Il regista, Taweewat Wantha, pur essendo un esordiente ben si districa tra l’ormai consolidato binomio comicità/zombies, dirigendo il suo film verso una scoscesa scarpata costellata di assurde gags ed ettolitri di sangue. Sebbene la comicità sia a tratti eccessiva e finisca in certi momenti col risultare fuori luogo, sono parecchie le trovate divertenti (come le trasformazioni del bandito transessuale). Il livello estetico della pellicola è davvero notevole, il make-up degli zombi uno dei migliori degli ultimi anni, anche se a differenza di altri film di questo genere, il punto di riferimento non è Romero, bensi Bava…Lamberto.
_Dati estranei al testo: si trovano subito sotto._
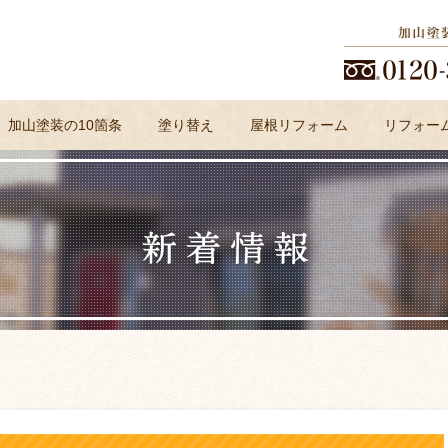
加山塗装の10箇条
塗り替え
屋根リフォーム
リフォー
よくある質問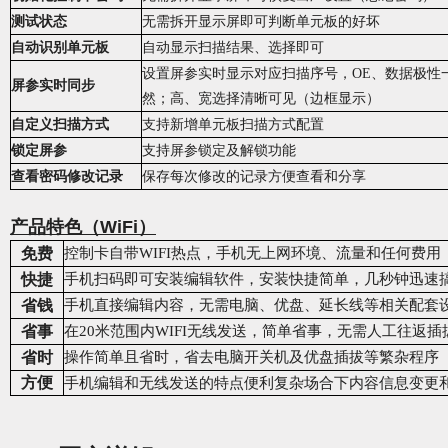
测试状态
无需拆开显示屏即可判断单元板的好坏
自动识别单元板
自动显示扫描结果、选择即可
设置屏参实时显示对应扫描序号，OE、数据极性
屏参实时同步
然
；
高、宽选择清晰可见（边框显示）
自定义扫描方式
支持新增单元板扫描方式配置
锁定屏参
支持屏参锁定及解锁功能
查看密码修改记录
保存每次修改的记录方便查看和分享
产品特色（
WiFi
）
免费
控制
卡自带WIFI热点，手机无上网环境、流量和任何费用
快捷
手机扫码即可安装编辑软件，安装快捷简单，几秒钟迅速
省钱
手机直接编辑内容，无需电脑、优盘、延长线等相关配套
省事
在20米范围内WIFI无线发送，简单省事，无需人工往返插
省时
操作简单且省时，省去电脑开关机及优盘插拔等繁杂程序
方便
手机编辑和无线发送的特点便利复杂场合下内容信息变更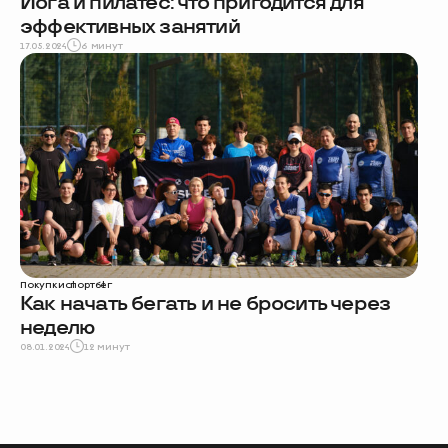
Йога и пилатес: что пригодится для
эффективных занятий
17.05.2024
6 минут
Покупки
спорт
бег
Как начать бегать и не бросить через
неделю
08.01.2024
12 минут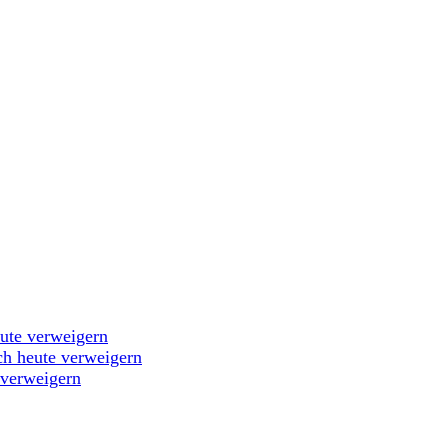
eute verweigern
ch heute verweigern
 verweigern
Infatti “Sars Wars” può essere considerato una parodia di “Demoni 2” rivista in chiave “martial-arts”.

I personaggi estremamente caricaturizzati, ma ben incarnati dagli sconosciuti (a noi) attori, risultano persino credibili se immersi in uno scenario che non concede spazio al minimo barlume di logica, tanto da far apparire “semplice” una sceneggiatura piuttosto articolata e ben congeniata. Interessante anche l’interazione tra le scene “classiche” ed i flash back in stile “anime” che conferisce a “Sars Wars” maggiore spessore estetico. Zombies, sangue, comicità, sesso e musica rock, parallelismo immediato a parte con l’inarrivabile “Mucha sangre”, questo film diverte (forse troppo) ed apre un interessante spiraglio verso un cinema (quello tailandese) quasi del tutto sconosciuto in casa nostra. Taweewat Wantha ha appena finito la postproduzione del suo nuovo film…il cui titolo inglese è “The Sperm”.